Finding warehouse space around Toronto has never been harder, and the e-commerce fueled shortage is disrupting businesses and threatening the broader economy.

With the pandemic driving a belated embrace of online shopping in Canada, Amazon.com Inc. has been gobbling up warehouses. That’s pushed the vacancy rate in the Toronto area down to just 0.5%, making it the tightest market in North America, if not the world.

Logistics consultant Richard Kunst is seeing the fallout first hand, as companies try to fill orders and move merchandise. One client, a food manufacturer, has been forced to pack roughly a third of its orders in a parking lot. Others are so desperate for warehouse space Kunst has advised they ask local farmers if they can keep goods in their fields.

“It’s cheaper to go to a farmer and say, ‘tell me how much you’re going to make off a crop on a five acre lot, and I will pay you that, plus 10%, in order to drop containers here,’” Kunst said.

While the warehouse shortage is most acute in Toronto, other major cities in Canada aren’t far behind, with Victoria, Vancouver and Montreal rounding out North America’s top four tightest warehouse markets, according to real estate brokerage Colliers International Group Inc.

Amazon Fueled

The single biggest driver of this squeeze has been Amazon.com. The pandemic has seen the e-commerce giant increase its logistics footprint by nearly 12 million square feet across nine major Canadian markets since the end of 2019, according to Colliers.

That includes taking a quarter of all the space that came up for lease in Toronto last year, while boosting its footprint 10 times in Montreal and quadrupling in Ottawa.

With new warehouse supply lagging the soaring demand, the brokerage CBRE has predicted Canada could run out of space entirely by the end of the year. That’s starting to raise alarms that Canada’s overall economy could be dragged down, just as it starts to recover from the pandemic. Government figures from 2015 found logistics costs amounted to about 9% of gross domestic product.

“We become cost uncompetitive when we don’t have a good availability of warehousing,” said Jan De Silva, chief executive officer of the Toronto Region Board of Trade, which represents local businesses in and around Canada’s largest city. “There are fewer jobs, fewer permanent jobs that can be created, because companies aren’t able to fulfill demand.”

Amazon didn’t respond to a request for comment.

While the outlook for other types of commercial property, including offices and hotels, has been clouded by the coronavirus, investors have plowed money into industrial buildings over the last year, betting on the further rise of e-commerce with shoppers stuck at home.

Canada had lagged other developed economies in online shopping. But since the start of the pandemic, e-commerce nearly tripled its share of total Canadian retail sales to 10.4%, government data show.

That’s increased the need for warehouses and fulfillment centers and has pushed prices higher. Colliers estimates the cost of leasing industrial space in the Toronto area went up 25% in 2020.

Key Exports

Because much of what is made in Canada—from car parts, to packaged food, to lumber products—is for export, particularly to the U.S., the increased costs could make Canadian firms less competitive compared to international peers. And for the domestic market, those higher costs could end up being passed on to consumers, quickening inflation.
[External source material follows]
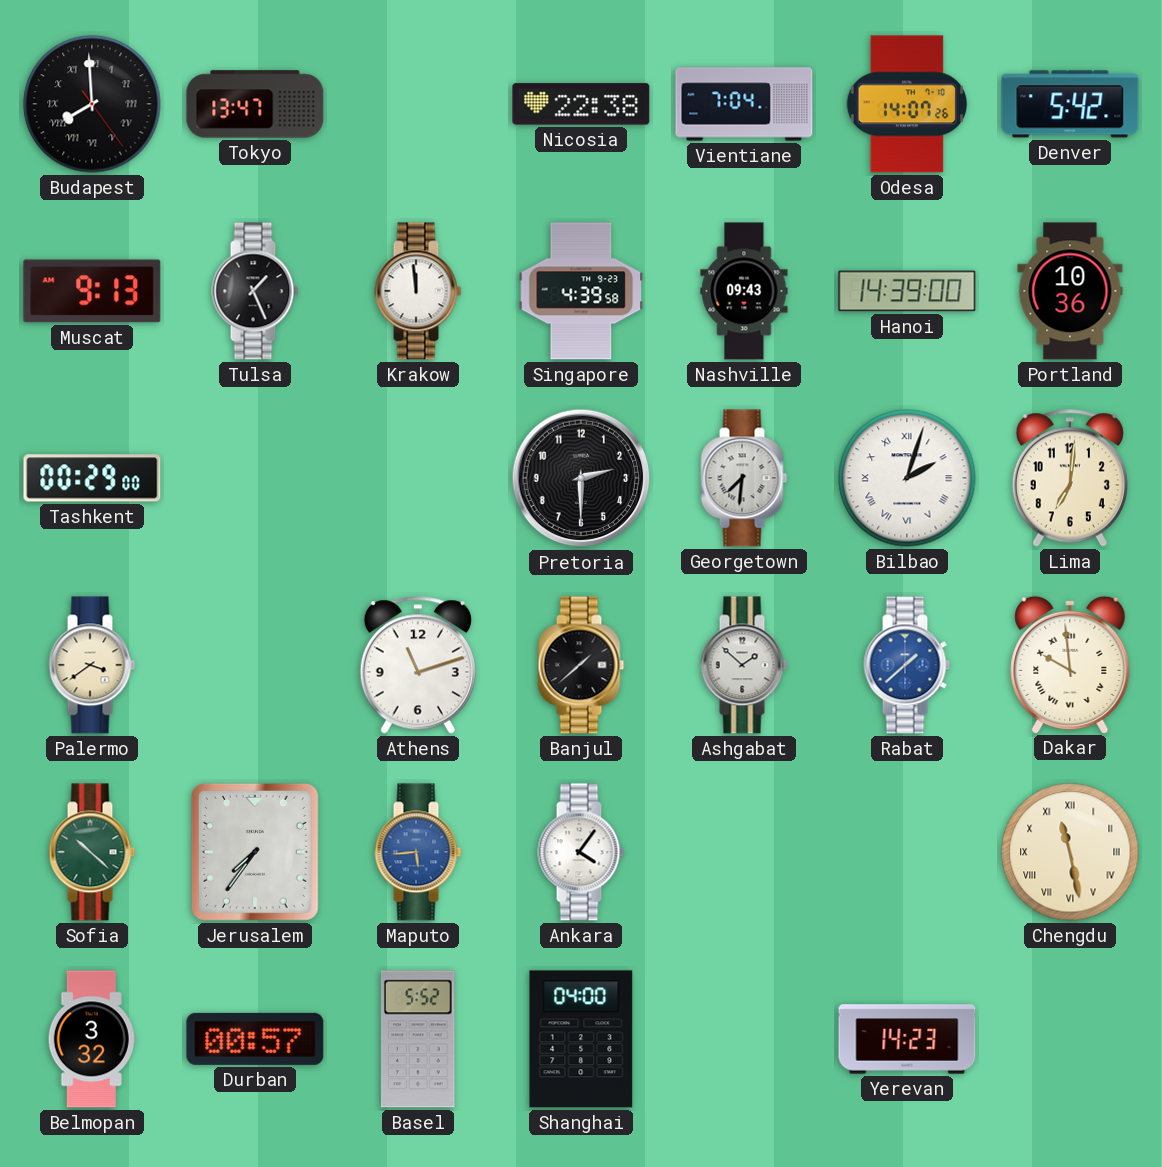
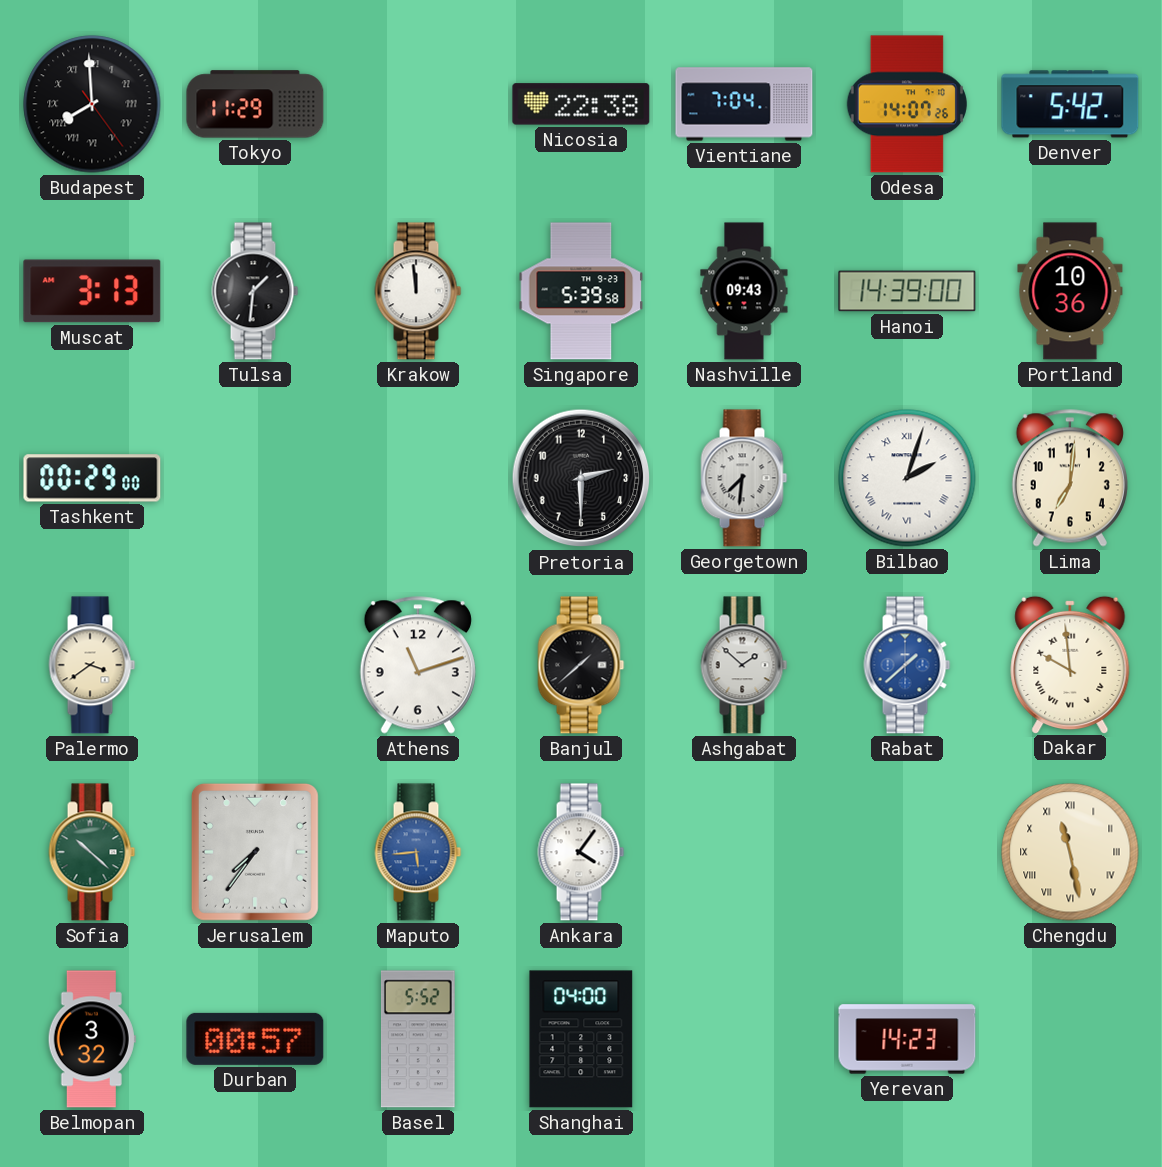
Tokyo: 13:47 -> 11:29
Muscat: 9:13 -> 3:13
Tulsa: 1:26 -> 1:31
Singapore: 4:39 -> 5:39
“Costs to manage the supply chain of the business are going up,” said Mike Croza, the managing partner at Supply Chain Alliance, a consulting firm that works with companies in and around Toronto. “At some point in time as costs go up, there will be some kind of transfer of increase to the consumers.”
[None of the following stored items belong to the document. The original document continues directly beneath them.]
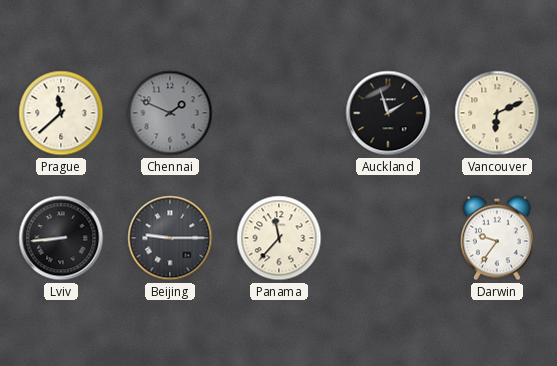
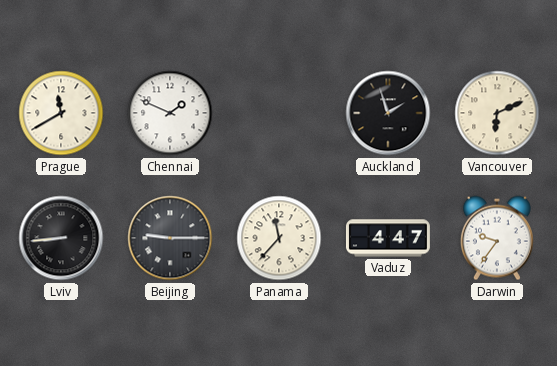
Prague: 11:38 -> 11:40
Chennai dial: grey -> white
Vaduz: none -> 4:47
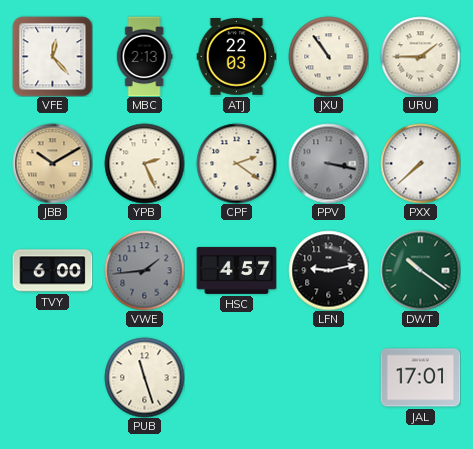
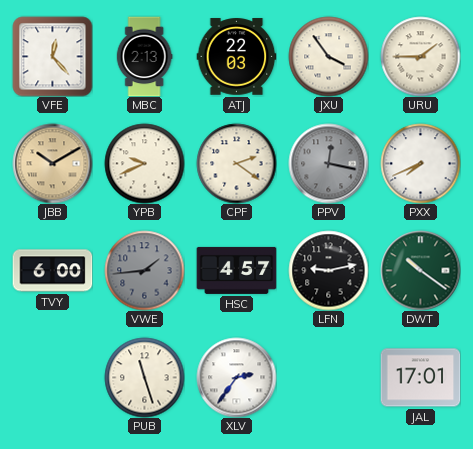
JXU: 10:54 -> 3:54
YPB: 2:26 -> 9:41
PPV: 3:17 -> 12:17
PXX: 7:38 -> 7:41
XLV: none -> 2:36
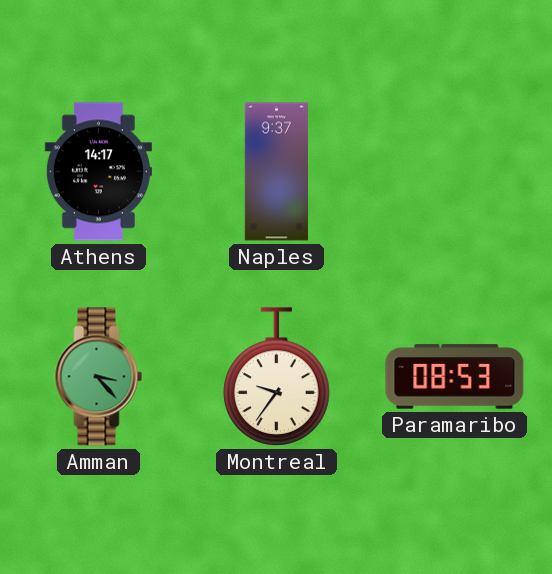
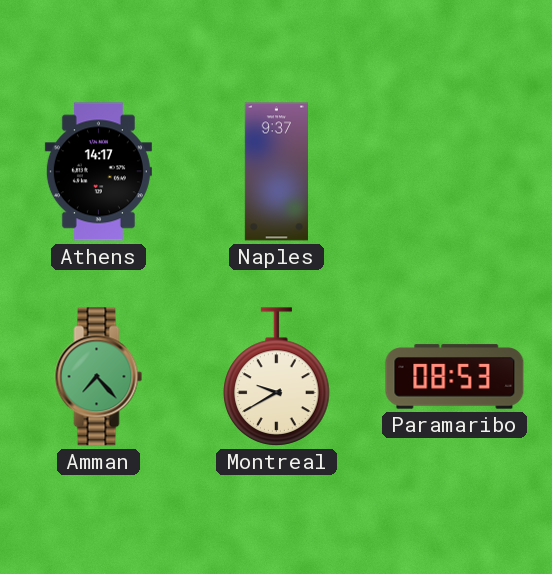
Amman: 3:23 -> 7:23
Montreal: 9:36 -> 9:40
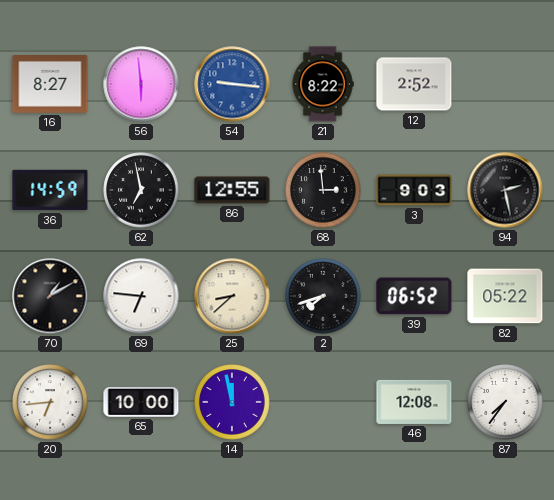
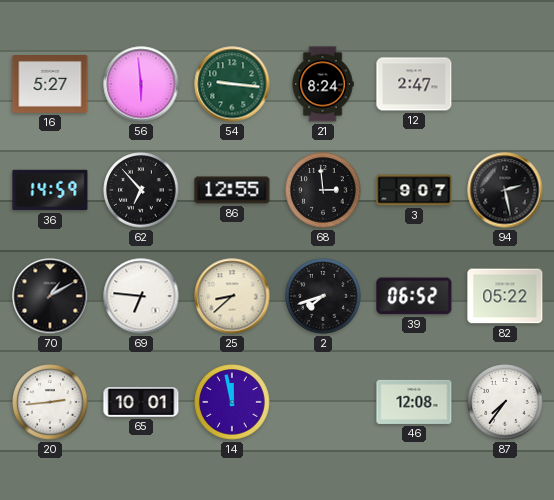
16: 8:27 -> 5:27
54 dial: blue -> green
21: 8:22 -> 8:24
12: 2:52 -> 2:47
62: 6:58 -> 6:53
3: 9:03 -> 9:07
20: 6:44 -> 2:44
65: 10:00 -> 10:01
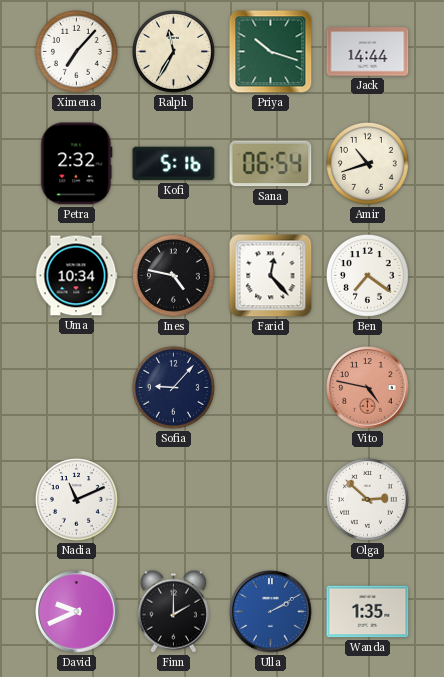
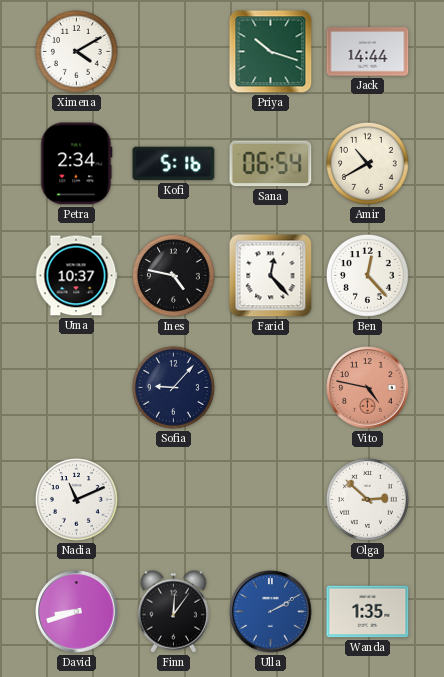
Ximena: 7:07 -> 4:10
Ralph: 11:35 -> none
Petra: 2:32 -> 2:34
Amir: 10:42 -> 10:40
Uma: 10:34 -> 10:37
Ben: 7:21 -> 12:23
David: 9:41 -> 8:42
Finn: 2:00 -> 12:06
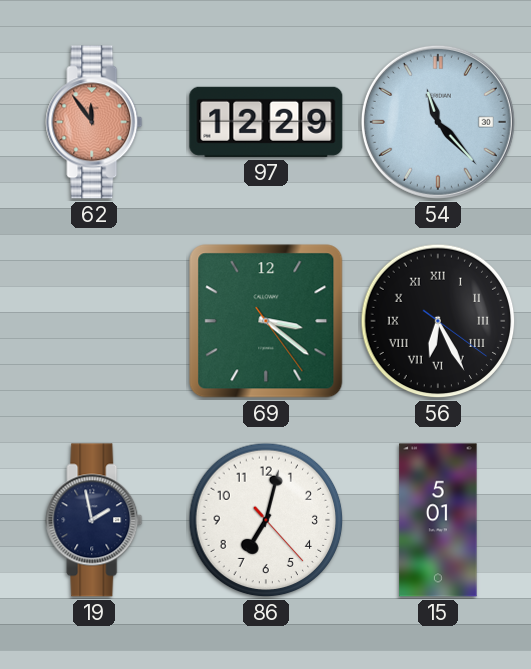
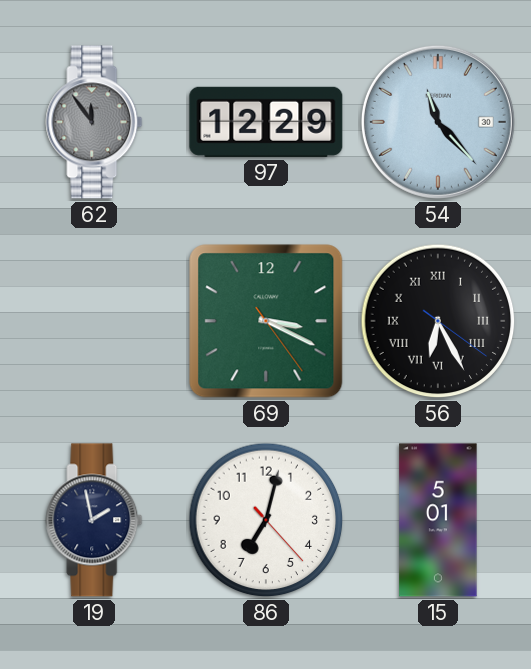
62 dial: salmon -> grey
69: 3:21 -> 3:19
To deal with these pressures, developers are starting to explore converting office towers and shopping malls into logistics space. Amazon’s Canadian distribution unit recently purchased a defunct flea market in a suburb of Toronto. Still, the problem may ultimately come down to land.

Housing Push

Canada’s warehouse crunch is, in some ways, an extension of another part of the economy currently experiencing short supply and soaring price inflation: Residential real estate.

Though the pandemic has shifted it into high gear, Canada’s housing market has been surging for years, driven by immigration and low interest rates.
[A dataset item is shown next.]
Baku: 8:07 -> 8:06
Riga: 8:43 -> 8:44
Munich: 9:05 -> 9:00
With most of these immigrants landing in and around Toronto, Vancouver, and Montreal, local authorities in those cities and their suburbs have steadily converted areas zoned for industrial uses into land for housing to deal with the pressure.

Now, with home prices surging more than 30% around the country, there’s also an acute shortage of warehouse space.

“Really well intentioned levels of government have been saying, ‘OK we have a housing problem, how do we solve that?’ And in solving that, whoops, now we have a warehouse problem, how do we solve that?” De Silva said. “We’ve got this whole chicken and egg situation that we’re trying to unravel.”